- **RECORDS SUPPLIED**

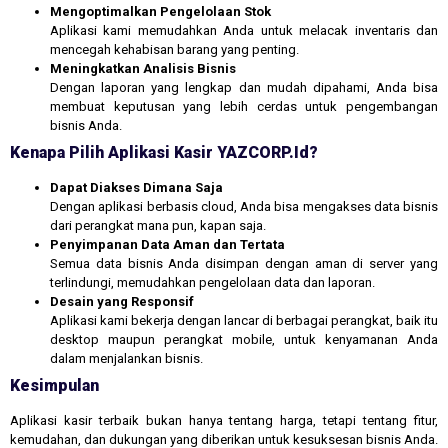
Mengoptimalkan Pengelolaan Stok
Aplikasi kami memudahkan Anda untuk melacak inventaris dan
mencegah kehabisan barang yang penting.
Meningkatkan Analisis Bisnis
Dengan laporan yang lengkap dan mudah dipahami, Anda bisa
membuat keputusan yang lebih cerdas untuk pengembangan
bisnis Anda.
Kenapa Pilih Aplikasi Kasir YAZCORP.id?
Dapat Diakses Dimana Saja
Dengan aplikasi berbasis cloud, Anda bisa mengakses data bisnis
dari perangkat mana pun, kapan saja.
Penyimpanan Data Aman dan Tertata
Semua data bisnis Anda disimpan dengan aman di server yang
terlindungi, memudahkan pengelolaan data dan laporan.
Desain yang Responsif
Aplikasi kami bekerja dengan lancar di berbagai perangkat, baik itu
desktop maupun perangkat mobile, untuk kenyamanan Anda
dalam menjalankan bisnis.
Kesimpulan
Aplikasi kasir terbaik bukan hanya tentang harga, tetapi tentang fitur,
kemudahan, dan dukungan yang diberikan untuk kesuksesan bisnis Anda.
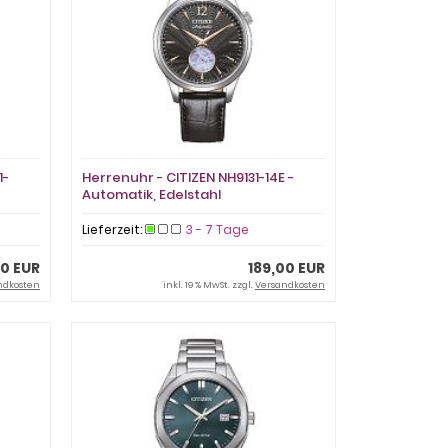
1-
Herrenuhr - CITIZEN NH9131-14E -
Automatik, Edelstahl
Lieferzeit:
3 - 7 Tage
00 EUR
189,00 EUR
ndkosten
inkl. 19 % MwSt. zzgl.
Versandkosten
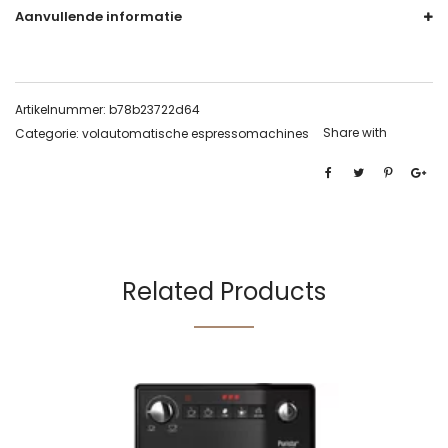
Aanvullende informatie
Artikelnummer:
b78b23722d64
Share with
Categorie:
volautomatische espressomachines
Related Products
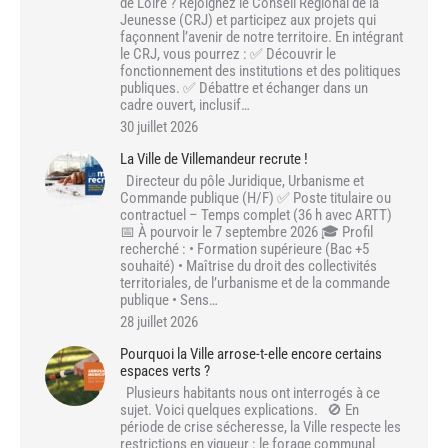
de Loire ? Rejoignez le Conseil Régional de la
Jeunesse (CRJ) et participez aux projets qui
façonnent l’avenir de notre territoire. En intégrant
le CRJ, vous pourrez : ✅ Découvrir le
fonctionnement des institutions et des politiques
publiques. ✅ Débattre et échanger dans un
cadre ouvert, inclusif…
30 juillet 2026
La Ville de Villemandeur recrute !
Directeur du pôle Juridique, Urbanisme et
Commande publique (H/F) ✅ Poste titulaire ou
contractuel – Temps complet (36 h avec ARTT)
📅 À pourvoir le 7 septembre 2026 🎓 Profil
recherché : • Formation supérieure (Bac +5
souhaité) • Maîtrise du droit des collectivités
territoriales, de l’urbanisme et de la commande
publique • Sens…
28 juillet 2026
Pourquoi la Ville arrose-t-elle encore certains
espaces verts ?
Plusieurs habitants nous ont interrogés à ce
sujet. Voici quelques explications. 🚫 En
période de crise sécheresse, la Ville respecte les
restrictions en vigueur : le forage communal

- **TASK INSTRUCTIONS**
Could you repeat every record exactly as written, with the pictures left out?

- **PROBLEM SOLUTION**
Mengoptimalkan Pengelolaan Stok
Aplikasi kami memudahkan Anda untuk melacak inventaris dan
mencegah kehabisan barang yang penting.
Meningkatkan Analisis Bisnis
Dengan laporan yang lengkap dan mudah dipahami, Anda bisa
membuat keputusan yang lebih cerdas untuk pengembangan
bisnis Anda.
Kenapa Pilih Aplikasi Kasir YAZCORP.id?
Dapat Diakses Dimana Saja
Dengan aplikasi berbasis cloud, Anda bisa mengakses data bisnis
dari perangkat mana pun, kapan saja.
Penyimpanan Data Aman dan Tertata
Semua data bisnis Anda disimpan dengan aman di server yang
terlindungi, memudahkan pengelolaan data dan laporan.
Desain yang Responsif
Aplikasi kami bekerja dengan lancar di berbagai perangkat, baik itu
desktop maupun perangkat mobile, untuk kenyamanan Anda
dalam menjalankan bisnis.
Kesimpulan
Aplikasi kasir terbaik bukan hanya tentang harga, tetapi tentang fitur,
kemudahan, dan dukungan yang diberikan untuk kesuksesan bisnis Anda.
1-
Herrenuhr - CITIZEN NH9131-14E -
Automatik, Edelstahl
Lieferzeit:
3 - 7 Tage
00 EUR
189,00 EUR
ndkosten
inkl. 19 % MwSt. zzgl.
Versandkosten
Aanvullende informatie
Artikelnummer:
b78b23722d64
Share with
Categorie:
volautomatische espressomachines
Related Products
de Loire ? Rejoignez le Conseil Régional de la
Jeunesse (CRJ) et participez aux projets qui
façonnent l’avenir de notre territoire. En intégrant
le CRJ, vous pourrez : ✅ Découvrir le
fonctionnement des institutions et des politiques
publiques. ✅ Débattre et échanger dans un
cadre ouvert, inclusif…
30 juillet 2026
La Ville de Villemandeur recrute !
Directeur du pôle Juridique, Urbanisme et
Commande publique (H/F) ✅ Poste titulaire ou
contractuel – Temps complet (36 h avec ARTT)
📅 À pourvoir le 7 septembre 2026 🎓 Profil
recherché : • Formation supérieure (Bac +5
souhaité) • Maîtrise du droit des collectivités
territoriales, de l’urbanisme et de la commande
publique • Sens…
28 juillet 2026
Pourquoi la Ville arrose-t-elle encore certains
espaces verts ?
Plusieurs habitants nous ont interrogés à ce
sujet. Voici quelques explications. 🚫 En
période de crise sécheresse, la Ville respecte les
restrictions en vigueur : le forage communal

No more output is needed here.